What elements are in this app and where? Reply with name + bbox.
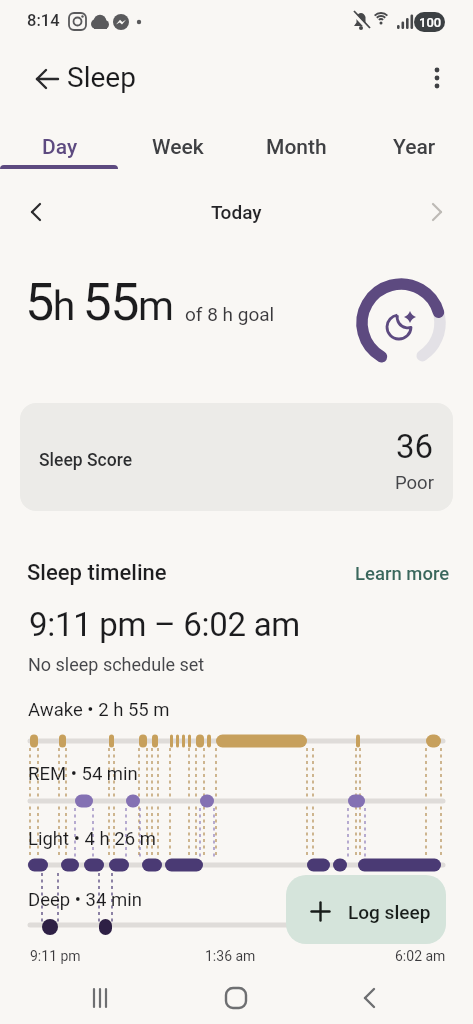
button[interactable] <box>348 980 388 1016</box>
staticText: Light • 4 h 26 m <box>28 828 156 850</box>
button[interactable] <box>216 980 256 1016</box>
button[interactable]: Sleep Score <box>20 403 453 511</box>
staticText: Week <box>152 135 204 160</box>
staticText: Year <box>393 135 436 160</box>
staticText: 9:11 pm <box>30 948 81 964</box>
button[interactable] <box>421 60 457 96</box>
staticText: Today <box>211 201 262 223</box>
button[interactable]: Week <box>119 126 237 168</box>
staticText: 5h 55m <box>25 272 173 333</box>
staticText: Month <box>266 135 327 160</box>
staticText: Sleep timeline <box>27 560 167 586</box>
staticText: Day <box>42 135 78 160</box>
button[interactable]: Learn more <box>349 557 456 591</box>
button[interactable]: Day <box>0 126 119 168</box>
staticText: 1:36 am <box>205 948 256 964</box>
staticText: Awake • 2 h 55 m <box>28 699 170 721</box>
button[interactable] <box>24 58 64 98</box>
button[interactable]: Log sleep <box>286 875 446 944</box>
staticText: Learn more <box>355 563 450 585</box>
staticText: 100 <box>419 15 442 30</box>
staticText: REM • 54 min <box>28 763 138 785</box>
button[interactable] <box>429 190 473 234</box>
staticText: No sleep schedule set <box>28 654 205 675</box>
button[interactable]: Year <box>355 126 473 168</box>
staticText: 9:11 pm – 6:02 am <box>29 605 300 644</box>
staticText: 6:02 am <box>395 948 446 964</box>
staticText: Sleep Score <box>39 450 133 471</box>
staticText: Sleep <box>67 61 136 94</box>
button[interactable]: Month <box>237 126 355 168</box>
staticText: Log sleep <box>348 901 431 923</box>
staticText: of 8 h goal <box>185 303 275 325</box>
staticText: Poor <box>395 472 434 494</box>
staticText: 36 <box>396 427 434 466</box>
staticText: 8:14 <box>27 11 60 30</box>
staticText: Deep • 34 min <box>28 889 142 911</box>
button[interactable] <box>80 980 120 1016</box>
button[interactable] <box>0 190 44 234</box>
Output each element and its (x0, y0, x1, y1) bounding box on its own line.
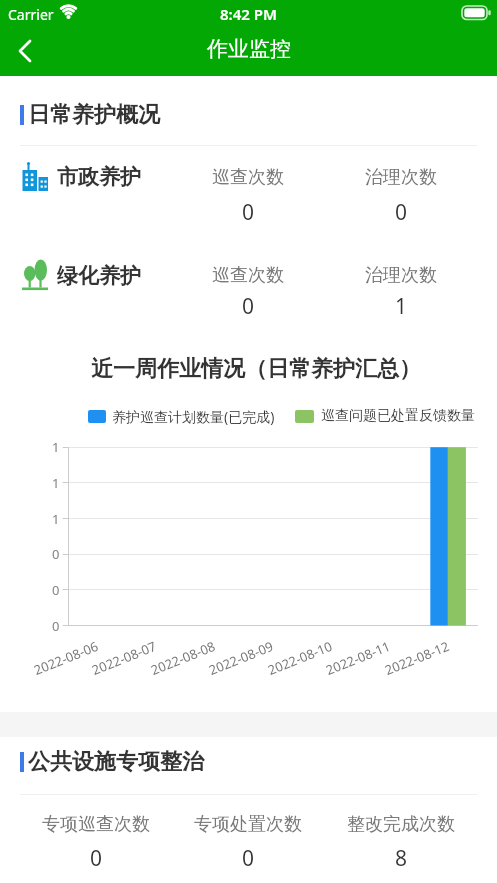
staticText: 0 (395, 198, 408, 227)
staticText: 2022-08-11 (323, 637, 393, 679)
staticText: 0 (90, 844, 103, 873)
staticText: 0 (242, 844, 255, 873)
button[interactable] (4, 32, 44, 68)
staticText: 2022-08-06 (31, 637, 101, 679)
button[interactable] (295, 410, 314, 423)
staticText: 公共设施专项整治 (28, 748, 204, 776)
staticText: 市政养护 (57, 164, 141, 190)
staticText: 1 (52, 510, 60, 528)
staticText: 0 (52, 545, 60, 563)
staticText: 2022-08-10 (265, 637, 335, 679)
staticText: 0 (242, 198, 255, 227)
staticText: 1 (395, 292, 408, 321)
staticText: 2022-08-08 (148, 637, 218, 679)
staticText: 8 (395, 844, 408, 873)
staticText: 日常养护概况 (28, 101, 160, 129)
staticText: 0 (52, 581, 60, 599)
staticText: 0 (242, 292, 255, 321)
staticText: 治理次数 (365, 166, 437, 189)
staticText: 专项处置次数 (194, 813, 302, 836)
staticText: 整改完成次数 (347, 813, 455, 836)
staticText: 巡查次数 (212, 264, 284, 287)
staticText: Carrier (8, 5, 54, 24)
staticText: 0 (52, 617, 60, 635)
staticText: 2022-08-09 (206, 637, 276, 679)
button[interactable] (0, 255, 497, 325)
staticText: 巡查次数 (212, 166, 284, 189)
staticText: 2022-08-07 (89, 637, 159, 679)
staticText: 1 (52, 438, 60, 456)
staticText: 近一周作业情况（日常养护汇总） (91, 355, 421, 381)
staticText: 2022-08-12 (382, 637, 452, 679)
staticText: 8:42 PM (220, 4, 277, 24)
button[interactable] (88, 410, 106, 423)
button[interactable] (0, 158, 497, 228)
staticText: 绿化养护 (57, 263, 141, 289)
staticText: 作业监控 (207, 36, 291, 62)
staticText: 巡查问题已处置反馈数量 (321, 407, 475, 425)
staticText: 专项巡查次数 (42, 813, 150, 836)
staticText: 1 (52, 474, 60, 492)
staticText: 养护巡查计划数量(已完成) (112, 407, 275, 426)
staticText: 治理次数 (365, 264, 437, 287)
┄┄┄┄┄┄┄┄┄┄┄┄┄┄┄┄┄┄┄┄
» TASK TO COMPLETE
Search the data above for the string "Score" and report each line that holds it.

» RESPONSE AREA
button[interactable]: Sleep Score <box>20 403 453 511</box>
staticText: Sleep Score <box>39 450 133 471</box>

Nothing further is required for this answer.